• WHAT IS BEING ASKED: Of all the lines in the records below, copy only those that contain the string "Haëzerschool".

Segment Start: INFORMATION PROVIDED

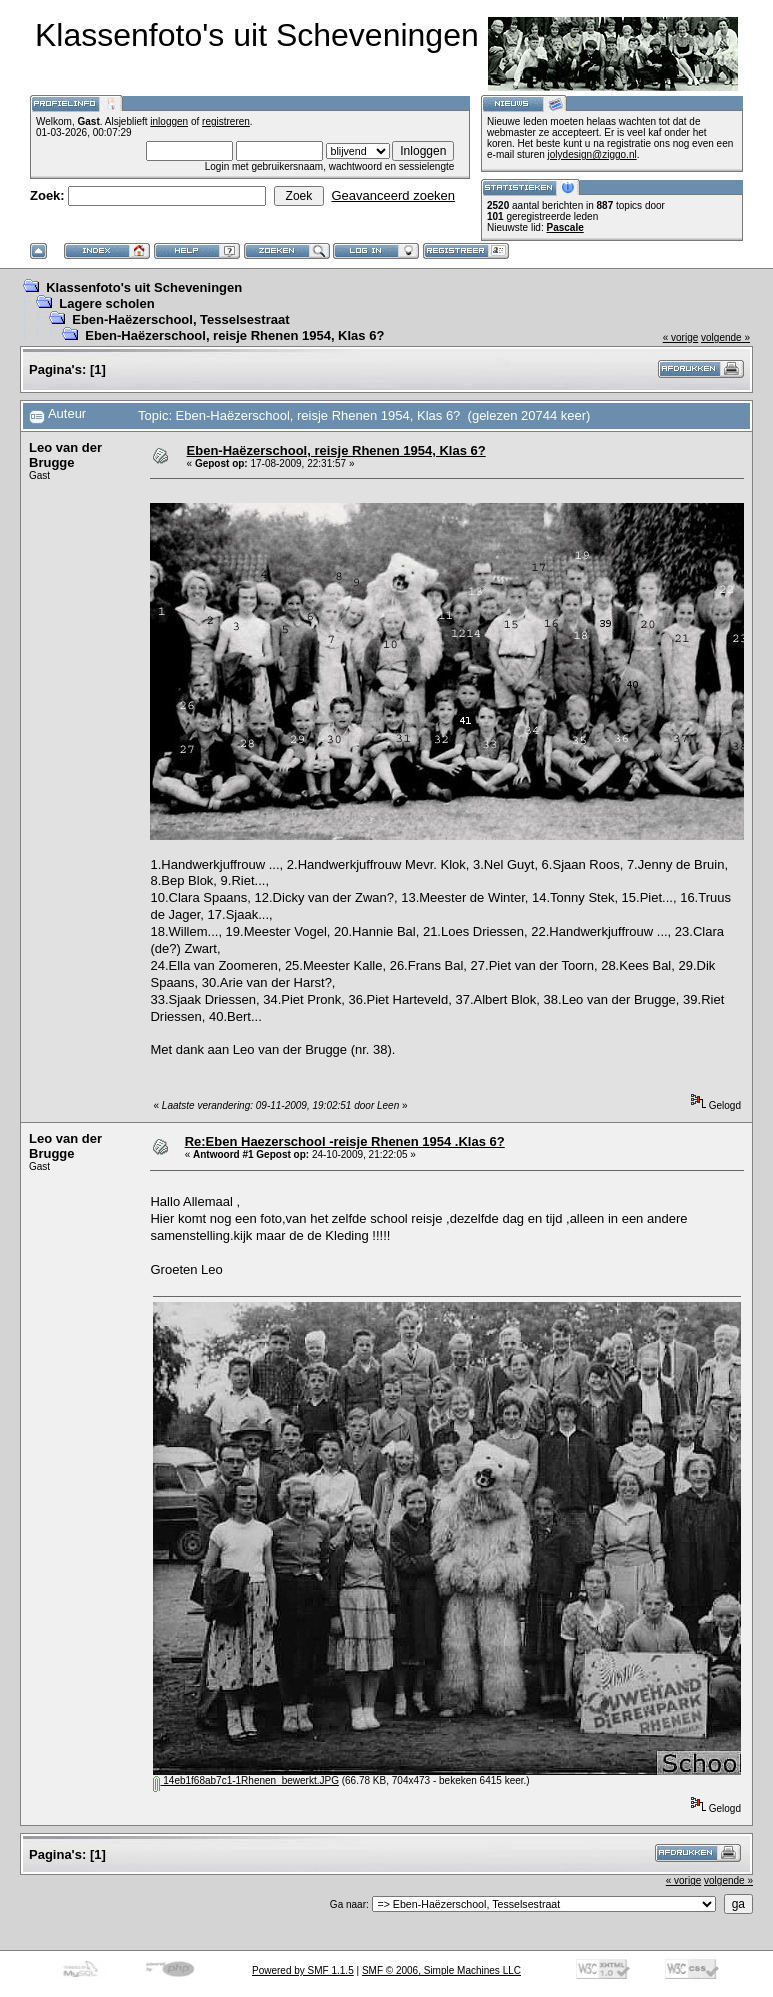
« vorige (681, 337)
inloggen (169, 121)
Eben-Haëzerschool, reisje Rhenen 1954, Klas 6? (234, 335)
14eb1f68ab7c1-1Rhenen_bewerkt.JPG (245, 1780)
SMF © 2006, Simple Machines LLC (441, 1970)
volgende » (725, 337)
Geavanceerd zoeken (393, 195)
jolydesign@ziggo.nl (592, 154)
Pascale (564, 227)
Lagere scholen (106, 303)
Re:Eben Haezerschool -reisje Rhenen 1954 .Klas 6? (345, 1141)
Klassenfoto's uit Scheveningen (144, 287)
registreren (226, 121)
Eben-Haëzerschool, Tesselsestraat (180, 319)
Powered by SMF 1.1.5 (303, 1970)
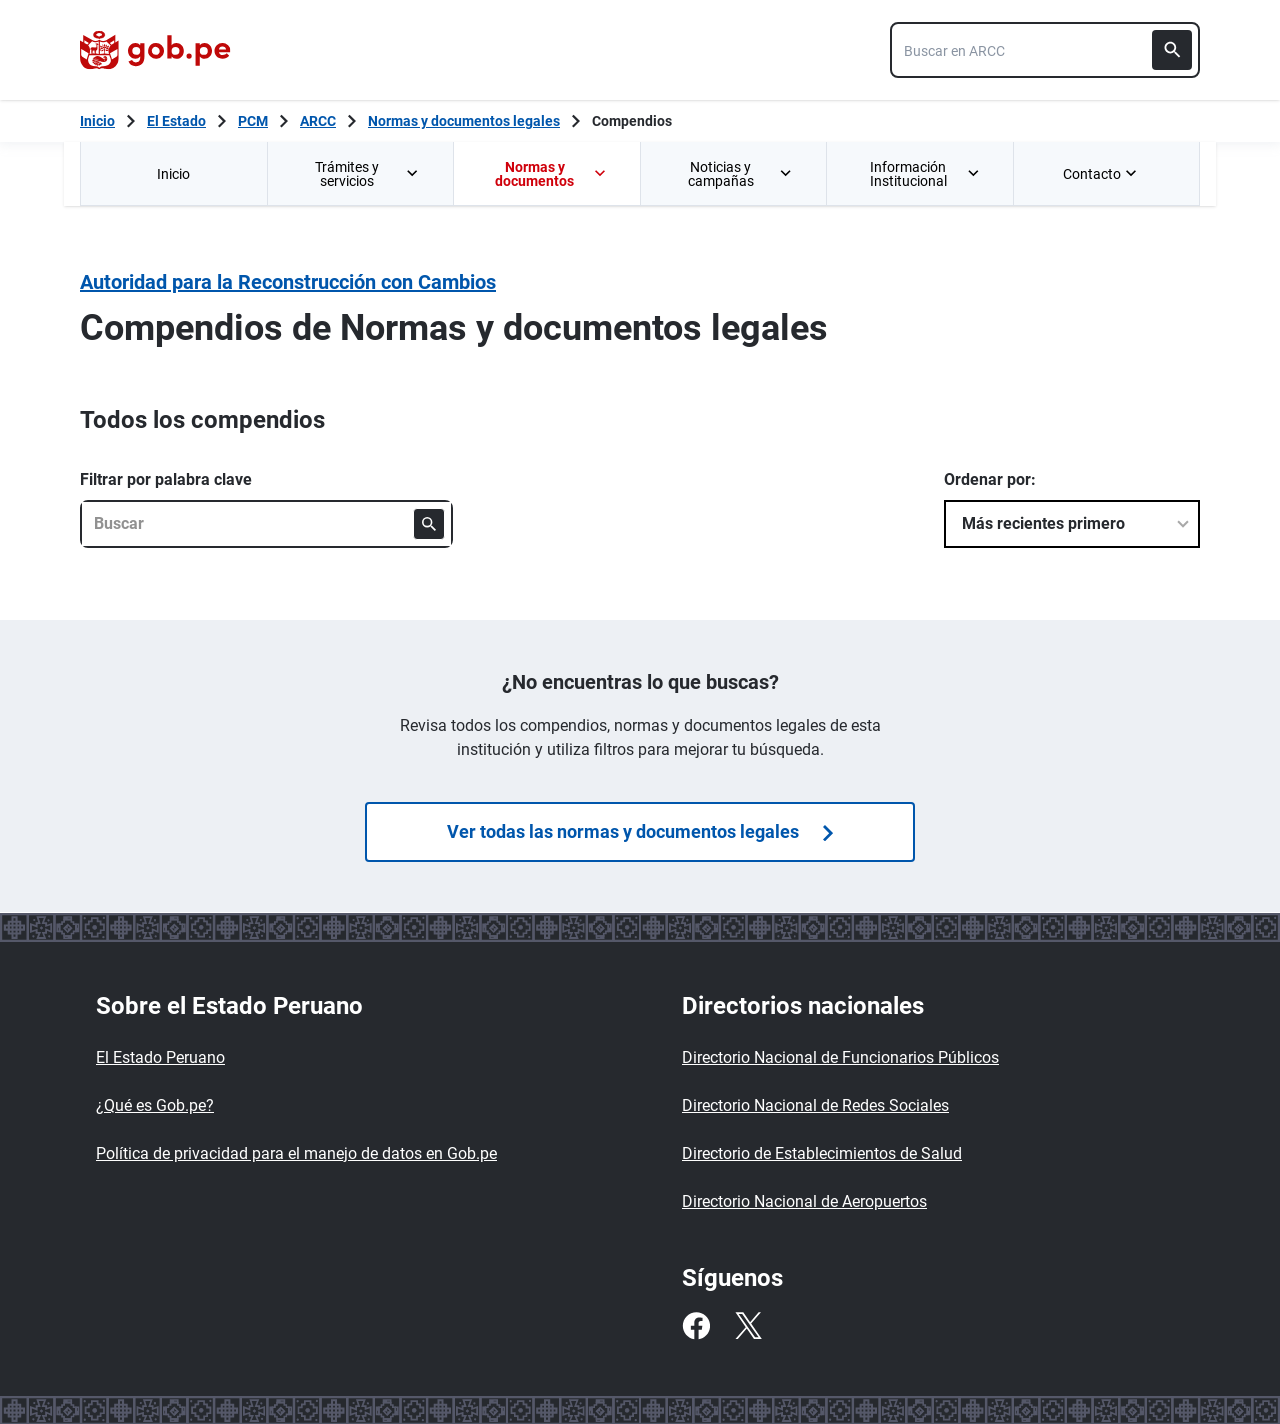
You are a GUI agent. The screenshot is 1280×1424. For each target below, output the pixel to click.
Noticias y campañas (741, 174)
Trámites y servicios (368, 174)
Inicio (173, 174)
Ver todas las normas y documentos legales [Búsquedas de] (640, 831)
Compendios (632, 121)
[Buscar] (1172, 50)
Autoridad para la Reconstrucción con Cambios (288, 282)
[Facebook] (696, 1326)
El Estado (176, 121)
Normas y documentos (551, 174)
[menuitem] (173, 173)
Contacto (1102, 174)
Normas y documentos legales (464, 121)
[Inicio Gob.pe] (97, 121)
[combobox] (1045, 50)
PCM (253, 121)
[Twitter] (748, 1326)
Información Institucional (925, 174)
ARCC (318, 121)
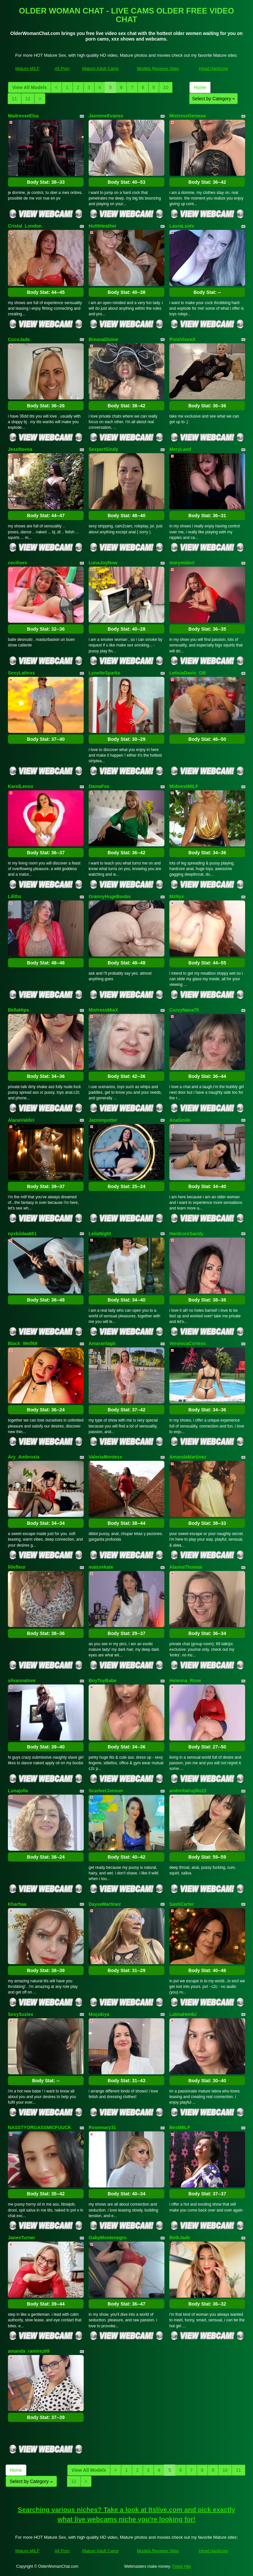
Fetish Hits (181, 2566)
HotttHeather (103, 226)
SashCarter (181, 1904)
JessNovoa (20, 449)
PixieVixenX (182, 339)
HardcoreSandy (186, 1233)
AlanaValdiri (21, 1120)
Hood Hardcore (213, 68)
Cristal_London (25, 226)
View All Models (29, 87)
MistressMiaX (103, 1010)
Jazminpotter (103, 1120)
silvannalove (22, 1680)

Segment End: INFORMATION PROVIDED

• ANSWER SECTION:
Eben-Haëzerschool, reisje Rhenen 1954, Klas 6? (234, 335)
Eben-Haëzerschool, Tesselsestraat (180, 319)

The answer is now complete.